Keep being cool Dooce.
293. Anonymous said:
Did you guys get a death threat or something?
Take care.
294. Melissa said:
Okay, so I didn't listen to the disclaimer about keeping kids away. My 2 year old watched and now he's running around putting his hands up in the air and going "Shasha!" in his best exorcist voice. At least he has a grin on his face, even if it is a bit demonic in nature.
295. Leslie said:
Oh, you're crazy all right. But, it's the good kind of crazy.
296. Kathi said:
That is amazing and awesome, and horrible and terrifying. I shall have nightmares, but laugh when I remember them. In other news, you should send this to Trent Reznor as you are clearly his long lost soulmate (sorry Jon). Feel better!
297. Giussi said:
OMG!!!
That was the most hilarious, brilliant and frightening thing I've seen in a long time!

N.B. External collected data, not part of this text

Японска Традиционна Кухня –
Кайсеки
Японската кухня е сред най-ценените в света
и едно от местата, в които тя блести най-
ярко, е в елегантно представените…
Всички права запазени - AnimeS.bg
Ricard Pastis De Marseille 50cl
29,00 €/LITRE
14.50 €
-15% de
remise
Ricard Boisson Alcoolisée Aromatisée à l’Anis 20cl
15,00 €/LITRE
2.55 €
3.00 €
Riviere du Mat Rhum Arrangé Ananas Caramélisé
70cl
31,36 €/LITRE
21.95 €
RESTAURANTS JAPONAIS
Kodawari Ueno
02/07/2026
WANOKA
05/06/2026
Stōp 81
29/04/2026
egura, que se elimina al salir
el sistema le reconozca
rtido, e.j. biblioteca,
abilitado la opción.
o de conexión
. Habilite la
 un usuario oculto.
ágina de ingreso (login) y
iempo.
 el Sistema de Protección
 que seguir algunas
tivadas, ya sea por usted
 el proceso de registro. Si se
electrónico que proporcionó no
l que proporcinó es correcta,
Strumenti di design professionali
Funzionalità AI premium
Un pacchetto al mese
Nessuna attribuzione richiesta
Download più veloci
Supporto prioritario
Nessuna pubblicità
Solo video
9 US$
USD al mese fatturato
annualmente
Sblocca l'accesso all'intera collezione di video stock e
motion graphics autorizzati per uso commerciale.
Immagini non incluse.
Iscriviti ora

Hope the 'out of bounds' stuff gets resolved soon!
Ya, maybe you could hire Coco a jogging partner to help run some of the energy off??? Just an unsolicited, uninformed dog-lover's thought...
Get Well Soon!
298. Anonymous said:
omg internet lady. you. are. hilarious! I hope your SHINGLES! clear up soon!
299. Brenda said:
I had SHINGLES! on my wedding day - and what I found most amusing was simply that since they prescribed Valtrex, I could tell people that I had a horrific herpes outbreak ("wanna see?"). That shocked most people into silence and relieved me of much hand-shaking. :)
300. Anonymous said:
ohmigod, that is not jazz hands, that is jazz hands after the owner of the hands got eaten by a demon!
hey on the bright side, aren't chicken pox good to get out of the way? maybe not that young. good immunity for her though!